2) Clear-sky identification

Obtaining clear-sky measurements in the central equatorial Pacific is difficult due to the nearly ubiquitous presence of either deep convective or trade cumulus clouds. We consider two independent methods that use the entire pyranometer time series to determine the clear-sky surface insolation (or equivalently, the clear-sky transmittance) as a function of solar zenith angle.

The first method, proposed by Cess et al. (1993), notes that there is a nearly linear relationship between the hourly mean surface insolation and hourly mean cosine of the solar zenith angle, which forms an upper bound on the all-sky (clear + cloudy) data. Following their study, we obtain a linear relationship between SCS and μ0 for solar zenith angles less than 75° (Fig. 1). Note from Fig. 1 that that there are several anomalously high values, which correspond to the cases when reflection off the sides of nearby bright clouds increases the diffuse sky radiation without any effect on the direct solar beam. These “3D” cloud effects may complicate the accurate estimation of an upper envelope from short period averages. Using longer period averaging to eliminate the 3D effects unfortunately reduces the chance of sampling clear scenes. Also, the upper envelope method does not yield an uncertainty estimate in the clear-sky surface insolation, which will be necessary to interpret the model comparison.

Fig. 1.

Vickers pyranometer measurements of hourly averaged insolation as a function of the hourly averaged cosine of the solar zenith angle. Data are screened for continuity over a full 1-h period. The data are oversampled so that hourly averages are reported at half-hour intervals to improve clear-sky sampling. The line is an upper envelope linear fit of the form SCS = 1193μ0 − 113 (W m−2). The upper envelope fit is determined by iteratively discounting points that fall below 1σ of a least squares linear fit, until the algorithm converges (i.e., a set of points is found for which all points below the fit fall within 1σ of the linear fit to the subset).

Fig. 1.

Vickers pyranometer measurements of hourly averaged insolation as a function of the hourly averaged cosine of the solar zenith angle. Data are screened for continuity over a full 1-h period. The data are oversampled so that hourly averages are reported at half-hour intervals to improve clear-sky sampling. The line is an upper envelope linear fit of the form SCS = 1193μ0 − 113 (W m−2). The upper envelope fit is determined by iteratively discounting points that fall below 1σ of a least squares linear fit, until the algorithm converges (i.e., a set of points is found for which all points below the fit fall within 1σ of the linear fit to the subset).

To handle the above issues, we propose a peak frequency density (PFD) method that uses 10-s resolution pyranometer data (Fig. 2) both to account for the 3D cloud effects and to estimate the precision of the clear-sky measurement.

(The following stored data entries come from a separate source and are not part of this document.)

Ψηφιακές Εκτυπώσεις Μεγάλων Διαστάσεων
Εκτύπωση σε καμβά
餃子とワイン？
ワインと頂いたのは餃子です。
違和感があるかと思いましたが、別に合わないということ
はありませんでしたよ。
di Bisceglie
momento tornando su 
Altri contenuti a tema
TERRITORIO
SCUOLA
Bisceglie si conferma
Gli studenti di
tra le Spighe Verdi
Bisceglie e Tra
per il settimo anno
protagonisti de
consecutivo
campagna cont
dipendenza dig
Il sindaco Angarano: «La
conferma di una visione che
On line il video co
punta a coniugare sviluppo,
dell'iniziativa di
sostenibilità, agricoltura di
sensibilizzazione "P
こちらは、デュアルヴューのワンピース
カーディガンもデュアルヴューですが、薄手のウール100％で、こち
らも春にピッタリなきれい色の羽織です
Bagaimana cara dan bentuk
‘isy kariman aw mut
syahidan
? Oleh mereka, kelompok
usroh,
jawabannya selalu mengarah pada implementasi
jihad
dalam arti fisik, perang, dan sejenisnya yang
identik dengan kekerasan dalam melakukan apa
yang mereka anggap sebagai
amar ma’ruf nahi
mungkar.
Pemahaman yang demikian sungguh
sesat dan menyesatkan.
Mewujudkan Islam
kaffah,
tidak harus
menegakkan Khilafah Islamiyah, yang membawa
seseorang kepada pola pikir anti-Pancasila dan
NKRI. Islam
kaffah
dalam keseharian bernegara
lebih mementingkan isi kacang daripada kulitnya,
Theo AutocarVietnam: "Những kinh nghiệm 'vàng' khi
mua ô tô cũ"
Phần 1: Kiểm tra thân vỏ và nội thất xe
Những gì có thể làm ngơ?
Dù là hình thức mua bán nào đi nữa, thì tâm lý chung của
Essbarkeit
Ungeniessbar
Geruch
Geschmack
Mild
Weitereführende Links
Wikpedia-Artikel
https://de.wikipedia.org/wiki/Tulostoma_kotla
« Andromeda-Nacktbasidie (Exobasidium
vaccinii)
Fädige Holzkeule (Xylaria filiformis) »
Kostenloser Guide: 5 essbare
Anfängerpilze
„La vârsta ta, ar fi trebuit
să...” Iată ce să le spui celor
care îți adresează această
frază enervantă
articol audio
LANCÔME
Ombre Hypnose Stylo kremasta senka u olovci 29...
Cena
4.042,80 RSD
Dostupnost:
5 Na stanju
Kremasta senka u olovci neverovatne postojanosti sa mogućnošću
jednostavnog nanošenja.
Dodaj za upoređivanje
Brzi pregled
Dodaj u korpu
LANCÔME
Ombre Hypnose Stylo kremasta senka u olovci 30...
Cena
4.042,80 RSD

To do this, we must first assume that clear skies correspond with the maximum density of measurements apparent in Fig. 2. To understand this assumption, consider the frequency density ρ(θ0, t), which is computed as a function of solar zenith angle and atmospheric transmittance. Transmittance is used as the independent variable in lieu of insolation because of seasonal changes in Earth–Sun distance; likewise, solar zenith angle is preferred over μ0 to better represent the time sampling. The frequency density for three fixed solar zenith angles is illustrated in Fig. 3. For a fixed solar zenith angle, normal changes in a clear-sky atmospheric profile will produce only small changes in atmospheric transmittance, yielding a dense, narrow peak in ρ(θ0, t) maximum where t = tCS(θ0). In contrast, the smallest variations in a cloud field will produce large changes in the transmission, yielding broader shallower peaks in the frequency density. Even if clear skies occur only rarely, their reproducibility will cause the frequency density to be maximum where the transmission corresponds to clear skies (t = tCS). It can be seen from Fig. 3 (at 60°) that the PFD method begins to break down for slant zenith angles due to dispersion of the clear-sky signal. This dispersion is most likely due to enhanced cloud contamination, variability of clear-sky optical depth, and perhaps a shading of the pyranometer during evening hours from the highest parts of the ship’s mast. For this reason, we limit our clear-sky measurement (unless otherwise stated) to zenith angles less than 45°.

Fig. 2.

Vickers pyranometer data at the 10-s data rate plotted versus cosine of the solar zenith angle.

Fig. 2.

Vickers pyranometer data at the 10-s data rate plotted versus cosine of the solar zenith angle.

Fig. 3.

Histogram of transmittance for three given solar zenith angle ranges: 2°–3°, 30°–31°, and 60°–61°. The frequency density is a relative measure of the number of observations as a function of transmittance. The PFD method assumes clear skies cause the peak in the frequency density; the variance of this peak is shown by the dashed lines. Because of the dispersion apparent at 60°, we limit the use of this method to solar zenith angles less than 45°.

Fig. 3.

Histogram of transmittance for three given solar zenith angle ranges: 2°–3°, 30°–31°, and 60°–61°. The frequency density is a relative measure of the number of observations as a function of transmittance. The PFD method assumes clear skies cause the peak in the frequency density; the variance of this peak is shown by the dashed lines. Because of the dispersion apparent at 60°, we limit the use of this method to solar zenith angles less than 45°.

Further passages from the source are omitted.